### YOUR TASK
The answer must be every line from the entries below that includes "amongst".

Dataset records
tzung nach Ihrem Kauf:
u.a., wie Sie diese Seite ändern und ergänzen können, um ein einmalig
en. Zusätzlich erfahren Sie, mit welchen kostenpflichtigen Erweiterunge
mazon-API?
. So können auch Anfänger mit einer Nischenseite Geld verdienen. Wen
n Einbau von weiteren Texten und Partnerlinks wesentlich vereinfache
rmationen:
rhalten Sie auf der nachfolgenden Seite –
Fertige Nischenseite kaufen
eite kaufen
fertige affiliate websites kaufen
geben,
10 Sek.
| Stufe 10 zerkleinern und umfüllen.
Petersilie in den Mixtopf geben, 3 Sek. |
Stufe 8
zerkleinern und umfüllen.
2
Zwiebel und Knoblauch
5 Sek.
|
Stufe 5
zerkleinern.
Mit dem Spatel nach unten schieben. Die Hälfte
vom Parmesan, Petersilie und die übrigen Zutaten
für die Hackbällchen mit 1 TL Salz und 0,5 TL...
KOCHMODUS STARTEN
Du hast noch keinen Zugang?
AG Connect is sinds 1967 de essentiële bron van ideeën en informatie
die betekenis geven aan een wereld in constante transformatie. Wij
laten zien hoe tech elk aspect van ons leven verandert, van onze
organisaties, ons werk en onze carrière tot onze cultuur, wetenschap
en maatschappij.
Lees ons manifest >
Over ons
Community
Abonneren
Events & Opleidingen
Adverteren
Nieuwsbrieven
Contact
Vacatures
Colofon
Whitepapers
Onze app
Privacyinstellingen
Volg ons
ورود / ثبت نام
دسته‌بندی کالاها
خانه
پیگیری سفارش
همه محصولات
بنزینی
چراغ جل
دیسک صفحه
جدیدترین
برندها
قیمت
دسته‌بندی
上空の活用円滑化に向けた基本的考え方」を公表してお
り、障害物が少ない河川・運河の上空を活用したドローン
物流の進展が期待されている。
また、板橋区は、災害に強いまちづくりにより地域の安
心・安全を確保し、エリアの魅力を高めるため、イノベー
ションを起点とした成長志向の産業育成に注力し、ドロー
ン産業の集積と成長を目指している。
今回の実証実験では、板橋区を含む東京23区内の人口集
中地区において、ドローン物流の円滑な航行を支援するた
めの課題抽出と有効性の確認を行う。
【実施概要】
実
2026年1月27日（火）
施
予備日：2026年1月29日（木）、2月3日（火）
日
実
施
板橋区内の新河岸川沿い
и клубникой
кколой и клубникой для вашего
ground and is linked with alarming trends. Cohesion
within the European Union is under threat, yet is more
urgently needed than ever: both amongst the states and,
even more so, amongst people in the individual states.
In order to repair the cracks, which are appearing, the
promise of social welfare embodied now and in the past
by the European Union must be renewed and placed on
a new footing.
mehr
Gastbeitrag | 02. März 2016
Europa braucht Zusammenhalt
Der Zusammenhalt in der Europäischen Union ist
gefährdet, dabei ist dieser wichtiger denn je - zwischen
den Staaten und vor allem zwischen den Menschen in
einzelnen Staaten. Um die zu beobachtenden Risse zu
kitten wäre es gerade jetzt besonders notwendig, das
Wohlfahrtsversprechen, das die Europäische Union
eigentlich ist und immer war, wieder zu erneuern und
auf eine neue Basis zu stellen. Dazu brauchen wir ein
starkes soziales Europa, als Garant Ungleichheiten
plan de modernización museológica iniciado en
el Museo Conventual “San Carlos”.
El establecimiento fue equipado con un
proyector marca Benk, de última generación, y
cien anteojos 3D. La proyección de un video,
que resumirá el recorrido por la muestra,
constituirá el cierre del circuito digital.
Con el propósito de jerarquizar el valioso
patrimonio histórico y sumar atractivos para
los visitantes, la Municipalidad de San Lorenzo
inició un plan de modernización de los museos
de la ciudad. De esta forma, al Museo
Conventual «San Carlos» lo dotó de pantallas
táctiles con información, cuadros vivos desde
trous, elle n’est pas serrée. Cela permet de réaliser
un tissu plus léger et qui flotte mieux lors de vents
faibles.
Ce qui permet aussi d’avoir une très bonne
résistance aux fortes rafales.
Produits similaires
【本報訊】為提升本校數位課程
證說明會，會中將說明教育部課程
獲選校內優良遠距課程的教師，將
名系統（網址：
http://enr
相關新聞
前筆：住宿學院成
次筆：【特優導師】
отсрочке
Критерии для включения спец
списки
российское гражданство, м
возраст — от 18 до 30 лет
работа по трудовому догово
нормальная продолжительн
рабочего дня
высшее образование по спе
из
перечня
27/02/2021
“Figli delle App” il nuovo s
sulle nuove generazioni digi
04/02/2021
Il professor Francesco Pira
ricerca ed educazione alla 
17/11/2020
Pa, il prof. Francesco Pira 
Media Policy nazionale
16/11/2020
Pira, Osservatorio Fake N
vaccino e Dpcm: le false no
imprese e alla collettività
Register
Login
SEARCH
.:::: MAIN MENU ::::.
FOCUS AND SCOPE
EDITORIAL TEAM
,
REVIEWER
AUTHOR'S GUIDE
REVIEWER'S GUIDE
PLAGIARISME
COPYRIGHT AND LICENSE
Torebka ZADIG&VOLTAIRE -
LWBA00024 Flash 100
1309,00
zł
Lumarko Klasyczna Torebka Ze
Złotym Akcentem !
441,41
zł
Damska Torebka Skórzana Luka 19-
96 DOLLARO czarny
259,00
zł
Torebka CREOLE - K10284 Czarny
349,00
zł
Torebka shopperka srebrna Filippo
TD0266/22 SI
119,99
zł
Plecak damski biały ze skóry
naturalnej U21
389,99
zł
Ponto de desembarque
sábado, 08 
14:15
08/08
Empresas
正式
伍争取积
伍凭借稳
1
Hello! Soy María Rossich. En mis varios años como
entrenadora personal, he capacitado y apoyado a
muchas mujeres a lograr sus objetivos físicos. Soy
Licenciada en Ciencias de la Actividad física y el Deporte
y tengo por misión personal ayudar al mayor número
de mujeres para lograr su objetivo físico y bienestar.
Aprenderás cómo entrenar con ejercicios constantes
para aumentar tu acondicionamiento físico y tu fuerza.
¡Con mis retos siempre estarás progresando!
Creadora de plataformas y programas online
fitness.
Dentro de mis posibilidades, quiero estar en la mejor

### TASK SOLUTION
urgently needed than ever: both amongst the states and,
even more so, amongst people in the individual states.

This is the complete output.